Update IQL query to pathquery

Currently, region query is constructed by lQL (Intermine Query Language) due to lack of implementation on range constraint in pathquery at the time we developed it. Update IQL to pathqueries and send by webserive, the output will be a list of results tables or a single results table grouped by region.

See GenomicRegionSearchUtil.java#L270-497

Query fields:

In the IQL see GenomicRegionSearchUtil.java#L318-323

In ResultRow see GenomicRegionSearchQueryRunner.java#L186-212

In Results table see GenomicRegionSearchService.java#L1106-1112

Polling

We created a synchronizedMap to hold all the query results and put it in an http request. On the results page, there is a checker (javascript) checking the size of the map, so a progress bar will be updating. The results table will be generated once 10 results return, the pager will be updated dynamically. The whole part will be replaced by InterMine results table.

See GenomicRegionSearchQueryRunner.java#L129-223

Results table and download links. Replaced by InterMine results table.

Adding the strand specific search option#

Since InterMine 1.7, there is an additional feature on the Region Search page to restrict searches to a specific strand. The user activates this by ticking a checkbox. For example, Chr1:12345-23456 indicates a region on the + strand; Chr1:23456-12345 indicates a region on the - strand.

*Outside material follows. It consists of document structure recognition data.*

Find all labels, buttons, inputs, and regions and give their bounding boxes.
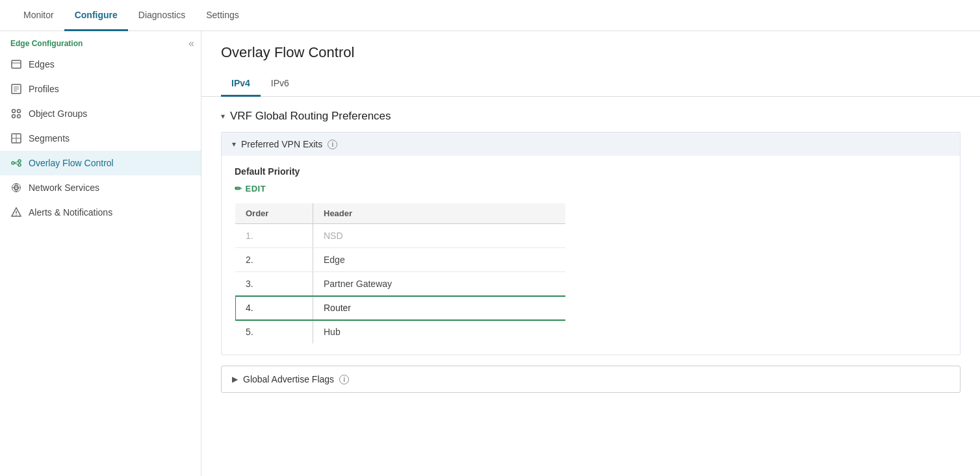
svg-point-15 [18, 164, 21, 166]
nav-monitor[interactable]: Monitor [13, 1, 64, 31]
cell-header: Partner Gateway [313, 272, 566, 296]
sidebar-item-overlay-flow-control[interactable]: Overlay Flow Control [0, 151, 201, 175]
sidebar-item-network-services-label: Network Services [29, 182, 99, 193]
info-icon: i [328, 140, 337, 149]
profiles-icon [10, 83, 22, 95]
cell-order: 3. [235, 272, 313, 296]
global-advertise-flags-section: ▶ Global Advertise Flags i [221, 366, 961, 393]
preferred-vpn-exits-subsection: ▾ Preferred VPN Exits i Default Priority… [221, 132, 961, 355]
sidebar-item-object-groups-label: Object Groups [29, 108, 87, 119]
svg-point-14 [18, 160, 21, 162]
vrf-section-header: ▾ VRF Global Routing Preferences [221, 110, 961, 123]
cell-order: 2. [235, 248, 313, 272]
cell-header: Router [313, 296, 566, 320]
object-groups-icon [10, 108, 22, 119]
cell-header: Edge [313, 248, 566, 272]
table-row: 5.Hub [235, 320, 566, 344]
svg-point-9 [18, 115, 21, 118]
col-header: Header [313, 203, 566, 224]
segments-icon [10, 132, 22, 144]
svg-point-8 [12, 115, 16, 118]
cell-order: 1. [235, 224, 313, 248]
global-flags-header[interactable]: ▶ Global Advertise Flags i [222, 366, 960, 392]
sidebar-item-profiles[interactable]: Profiles [0, 77, 201, 101]
table-header-row: Order Header [235, 203, 566, 224]
page-header: Overlay Flow Control [201, 31, 980, 61]
sidebar-item-overlay-label: Overlay Flow Control [29, 158, 114, 168]
sidebar-item-network-services[interactable]: Network Services [0, 175, 201, 200]
svg-point-22 [16, 214, 17, 216]
content-area: ▾ VRF Global Routing Preferences ▾ Prefe… [201, 97, 980, 406]
cell-header: Hub [313, 320, 566, 344]
edges-icon [10, 58, 22, 70]
subsection-title: Preferred VPN Exits [241, 139, 322, 149]
edit-button[interactable]: ✏ EDIT [235, 184, 266, 194]
sidebar-item-alerts[interactable]: Alerts & Notifications [0, 200, 201, 225]
network-icon [10, 182, 22, 194]
table-row: 3.Partner Gateway [235, 272, 566, 296]
sidebar-item-edges-label: Edges [29, 59, 55, 69]
sidebar: « Edge Configuration Edges [0, 31, 201, 476]
edit-pencil-icon: ✏ [235, 184, 242, 194]
global-flags-chevron-icon: ▶ [232, 375, 238, 384]
nav-settings[interactable]: Settings [196, 1, 250, 31]
sidebar-item-segments-label: Segments [29, 133, 70, 144]
sidebar-collapse-button[interactable]: « [188, 38, 194, 49]
tab-ipv6[interactable]: IPv6 [261, 71, 300, 97]
edit-label: EDIT [246, 184, 266, 194]
global-flags-info-icon: i [339, 375, 349, 384]
main-layout: « Edge Configuration Edges [0, 31, 980, 476]
nav-diagnostics[interactable]: Diagnostics [128, 1, 196, 31]
overlay-icon [10, 157, 22, 169]
sidebar-item-alerts-label: Alerts & Notifications [29, 207, 112, 218]
priority-table: Order Header 1.NSD2.Edge3.Partner Gatewa… [235, 203, 566, 344]
subsection-chevron-icon: ▾ [232, 140, 236, 149]
sidebar-item-profiles-label: Profiles [29, 84, 59, 94]
tab-ipv4[interactable]: IPv4 [221, 71, 261, 97]
alert-icon [10, 207, 22, 218]
table-row: 4.Router [235, 296, 566, 320]
default-priority-label: Default Priority [235, 166, 947, 177]
sidebar-item-segments[interactable]: Segments [0, 126, 201, 151]
sidebar-item-object-groups[interactable]: Object Groups [0, 101, 201, 126]
svg-line-17 [14, 163, 18, 165]
table-row: 2.Edge [235, 248, 566, 272]
vrf-section-title: VRF Global Routing Preferences [230, 110, 391, 123]
cell-order: 5. [235, 320, 313, 344]
cell-header: NSD [313, 224, 566, 248]
global-flags-title: Global Advertise Flags [243, 374, 334, 384]
tabs: IPv4 IPv6 [201, 71, 980, 97]
subsection-body: Default Priority ✏ EDIT Order Header [222, 156, 960, 355]
table-row: 1.NSD [235, 224, 566, 248]
svg-point-7 [18, 110, 21, 113]
top-nav: Monitor Configure Diagnostics Settings [0, 0, 980, 31]
cell-order: 4. [235, 296, 313, 320]
svg-rect-0 [12, 60, 21, 68]
subsection-header[interactable]: ▾ Preferred VPN Exits i [222, 132, 960, 156]
svg-point-6 [12, 110, 16, 113]
vrf-chevron-icon: ▾ [221, 112, 225, 121]
svg-point-13 [12, 162, 14, 164]
nav-configure[interactable]: Configure [64, 1, 128, 31]
col-order: Order [235, 203, 313, 224]
sidebar-item-edges[interactable]: Edges [0, 52, 201, 77]
main-content: Overlay Flow Control IPv4 IPv6 ▾ VRF Glo… [201, 31, 980, 476]
svg-line-16 [14, 162, 18, 164]
page-title: Overlay Flow Control [221, 44, 961, 61]
sidebar-section-title: Edge Configuration [0, 31, 201, 52]
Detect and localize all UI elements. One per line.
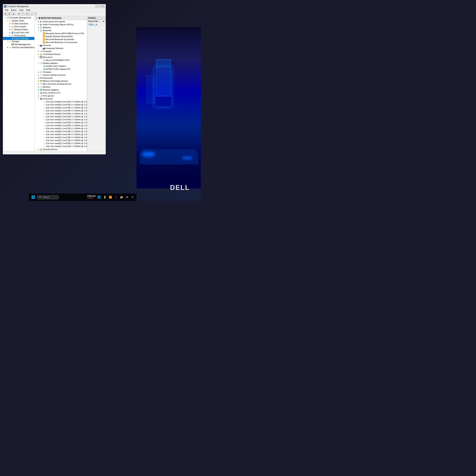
tree-shared-folders[interactable]: ▶ 📂 Shared Folders <box>3 28 34 31</box>
device-disk-drives[interactable]: ▼ 💾 Disk drives <box>34 56 87 59</box>
tree-local-users[interactable]: ▶ 👤 Local Users and <box>3 31 34 34</box>
device-audio-inputs[interactable]: ▶ 🔊 Audio inputs and outputs <box>34 20 87 23</box>
menu-view[interactable]: View <box>18 9 25 11</box>
left-pane-tree[interactable]: ▼ 🖥 Computer Management ▼ 📁 System Tools… <box>3 16 34 154</box>
tree-storage[interactable]: ▼ 📁 Storage <box>3 40 34 43</box>
expand-audio-inputs[interactable]: ▶ <box>37 20 40 23</box>
expand-system-tools[interactable]: ▼ <box>7 19 9 22</box>
expand-disk-drives[interactable]: ▼ <box>37 56 40 58</box>
device-bluetooth[interactable]: ▼ 📡 Bluetooth <box>34 29 87 32</box>
device-bt-intel[interactable]: 📶 Intel(R) Wireless Bluetooth(R) <box>34 35 87 38</box>
device-cpu-5[interactable]: □ 11th Gen Intel(R) Core(TM) i7-11850H @… <box>34 115 87 118</box>
device-ports[interactable]: ▶ 🔌 Ports (COM & LPT) <box>34 91 87 94</box>
expand-hid[interactable]: ▶ <box>37 74 40 76</box>
device-cpu-3[interactable]: □ 11th Gen Intel(R) Core(TM) i7-11850H @… <box>34 109 87 112</box>
expand-network[interactable]: ▶ <box>37 89 40 91</box>
device-bt-ms-le[interactable]: 📶 Microsoft Bluetooth LE Enumerator <box>34 41 87 44</box>
start-button[interactable] <box>31 195 36 200</box>
expand-cameras[interactable]: ▼ <box>37 44 40 46</box>
device-cameras[interactable]: ▼ 📷 Cameras <box>34 44 87 47</box>
expand-event-viewer[interactable]: ▶ <box>9 25 11 28</box>
device-cpu-10[interactable]: □ 11th Gen Intel(R) Core(TM) i7-11850H @… <box>34 130 87 133</box>
menu-file[interactable]: File <box>4 9 9 11</box>
tree-root[interactable]: ▼ 🖥 Computer Management <box>3 16 34 19</box>
device-security[interactable]: ▶ 🔒 Security devices <box>34 148 87 151</box>
device-controlvault[interactable]: ▶ 🔒 ControlVault Device <box>34 53 87 56</box>
maximize-button[interactable]: □ <box>98 5 101 8</box>
expand-services[interactable]: ▶ <box>7 46 9 49</box>
expand-security[interactable]: ▶ <box>37 148 40 150</box>
tree-services[interactable]: ▶ 📁 Services and Applications <box>3 46 34 49</box>
device-webcam[interactable]: 📸 Integrated Webcam <box>34 47 87 50</box>
device-nvidia[interactable]: 🖥 NVIDIA T1200 Laptop GPU <box>34 68 87 70</box>
device-cpu-2[interactable]: □ 11th Gen Intel(R) Core(TM) i7-11850H @… <box>34 106 87 109</box>
menu-help[interactable]: Help <box>25 9 32 11</box>
toolbar-forward[interactable]: ► <box>8 12 11 16</box>
device-print-queues[interactable]: ▶ 🖨 Print queues <box>34 94 87 97</box>
expand-controlvault[interactable]: ▶ <box>37 53 40 55</box>
toolbar-btn3[interactable]: ⚙ <box>25 12 29 16</box>
device-processors[interactable]: ▼ 💻 Processors <box>34 97 87 100</box>
expand-monitors[interactable]: ▶ <box>37 86 40 88</box>
device-hid[interactable]: ▶ 🖱 Human Interface Devices <box>34 73 87 76</box>
middle-pane-devices[interactable]: ▼ 🖥 DESKTOP-HFQUOAS ▶ 🔊 Audio inputs and… <box>34 16 87 154</box>
expand-computer[interactable]: ▼ <box>36 17 38 19</box>
device-cpu-4[interactable]: □ 11th Gen Intel(R) Core(TM) i7-11850H @… <box>34 112 87 115</box>
device-cpu-9[interactable]: □ 11th Gen Intel(R) Core(TM) i7-11850H @… <box>34 127 87 130</box>
taskbar-ticker[interactable]: USD/CAD -0.39% <box>87 195 96 199</box>
expand-task-scheduler[interactable]: ▶ <box>9 22 11 25</box>
expand-device-manager[interactable] <box>9 37 11 39</box>
taskbar-wifi-icon[interactable]: 📶 <box>108 195 112 199</box>
toolbar-back[interactable]: ◄ <box>3 12 7 16</box>
menu-action[interactable]: Action <box>10 9 18 11</box>
taskbar-search-box[interactable]: 🔍 Search <box>37 195 59 199</box>
expand-batteries[interactable]: ▶ <box>37 26 40 29</box>
expand-mice[interactable]: ▶ <box>37 83 40 85</box>
toolbar-up[interactable]: ▲ <box>12 12 16 16</box>
toolbar-btn4[interactable]: 📊 <box>29 12 33 16</box>
taskbar-edge-icon[interactable]: e <box>114 195 118 199</box>
device-cpu-15[interactable]: □ 11th Gen Intel(R) Core(TM) i7-11850H @… <box>34 145 87 148</box>
device-monitors[interactable]: ▶ 🖵 Monitors <box>34 85 87 88</box>
device-cpu-12[interactable]: □ 11th Gen Intel(R) Core(TM) i7-11850H @… <box>34 136 87 139</box>
tree-task-scheduler[interactable]: ▶ ⏰ Task Scheduler <box>3 22 34 25</box>
device-cpu-1[interactable]: □ 11th Gen Intel(R) Core(TM) i7-11850H @… <box>34 103 87 106</box>
expand-shared-folders[interactable]: ▶ <box>9 28 11 31</box>
tree-system-tools[interactable]: ▼ 📁 System Tools <box>3 19 34 22</box>
expand-computer-dev[interactable]: ▶ <box>37 50 40 52</box>
device-cpu-0[interactable]: □ 11th Gen Intel(R) Core(TM) i7-11850H @… <box>34 100 87 103</box>
device-network[interactable]: ▶ 🌐 Network adapters <box>34 88 87 91</box>
toolbar-btn2[interactable]: 📋 <box>21 12 25 16</box>
device-cpu-8[interactable]: □ 11th Gen Intel(R) Core(TM) i7-11850H @… <box>34 124 87 127</box>
tree-performance[interactable]: ▶ 📈 Performance <box>3 34 34 37</box>
expand-bluetooth[interactable]: ▼ <box>37 29 40 32</box>
device-display-adapters[interactable]: ▼ 🖵 Display adapters <box>34 62 87 65</box>
expand-performance[interactable]: ▶ <box>9 34 11 36</box>
taskbar-widgets-icon[interactable] <box>97 195 101 199</box>
toolbar-btn5[interactable]: ❓ <box>34 12 37 16</box>
device-mice[interactable]: ▶ 🖱 Mice and other pointing devices <box>34 83 87 85</box>
tree-device-manager[interactable]: 🖥 Device Manager <box>3 37 34 40</box>
actions-device-mgr-header[interactable]: Device Ma... ▲ <box>87 20 106 23</box>
expand-print-queues[interactable]: ▶ <box>37 95 40 97</box>
device-cpu-14[interactable]: □ 11th Gen Intel(R) Core(TM) i7-11850H @… <box>34 142 87 145</box>
device-audio-processing[interactable]: ▶ 🔉 Audio Processing Objects (APOs) <box>34 23 87 26</box>
device-micron[interactable]: 💿 Micron MTFDHBA512TDV <box>34 59 87 62</box>
taskbar-close-icon[interactable]: ✕ <box>131 195 135 199</box>
expand-storage[interactable]: ▼ <box>7 40 9 43</box>
expand-local-users[interactable]: ▶ <box>9 31 11 34</box>
device-bt-ms-enum[interactable]: 📶 Microsoft Bluetooth Enumerator <box>34 38 87 41</box>
tree-event-viewer[interactable]: ▶ 📋 Event Viewer <box>3 25 34 28</box>
device-cpu-6[interactable]: □ 11th Gen Intel(R) Core(TM) i7-11850H @… <box>34 118 87 121</box>
expand-ports[interactable]: ▶ <box>37 92 40 94</box>
device-bt-rfcomm[interactable]: 📶 Bluetooth Device (RFCOMM Protocol TDI) <box>34 32 87 35</box>
minimize-button[interactable]: ─ <box>95 5 98 8</box>
taskbar-folder-icon[interactable]: 📁 <box>119 195 123 199</box>
device-batteries[interactable]: ▶ 🔋 Batteries <box>34 26 87 29</box>
tree-disk-mgmt[interactable]: 💾 Disk Management <box>3 43 34 46</box>
toolbar-btn1[interactable]: 🖥 <box>17 12 21 16</box>
device-memory-tech[interactable]: ▶ 💳 Memory technology devices <box>34 80 87 83</box>
device-intel-uhd[interactable]: 🖥 Intel(R) UHD Graphics <box>34 65 87 68</box>
expand-firmware[interactable]: ▶ <box>37 71 40 73</box>
close-button[interactable]: ✕ <box>102 5 105 8</box>
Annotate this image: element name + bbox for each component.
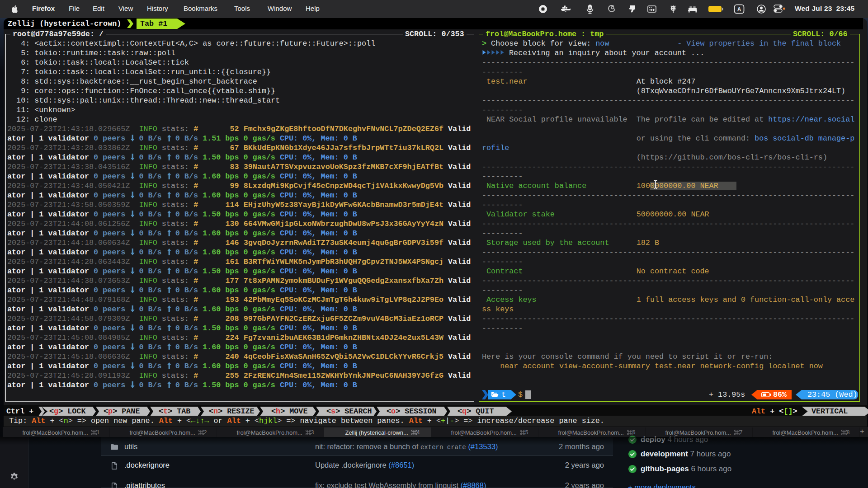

One situation in which this is useful is when you have a series of BLAST-generated regions on which you'd like to search for upstream gene flanking regions. In this case, there is no point in matching with gene flanking regions on the opposite strand.

However, adding this feature to the Region Search page requires a new entry in an InterMine installation's struts-config-form-model.xml file. A new InterMine installation will have this entry but existing updated InterMine installations will not. Therefore, to add this feature for an existing InterMine installation, the steps are to

  1. Add a strandSpecific form property to the installations Region Search form in $MINE/webapp/resources/struts-config-form-model.xml

    <form-bean name="genomicRegionSearchForm" type="org.intermine.bio.web.struts.GenomicRegionSearchForm">
    ...
    <form-property name="strandSpecific" type="java.lang.Boolean"/>
    </form-bean>
  2. Activate this by setting the following property in web.properties

    genomicRegionSearch.enableStrandSpecificSearch = true

If this feature is not present or the checkbox is unchecked, then the default behaviour remains, i.e. to search both strands.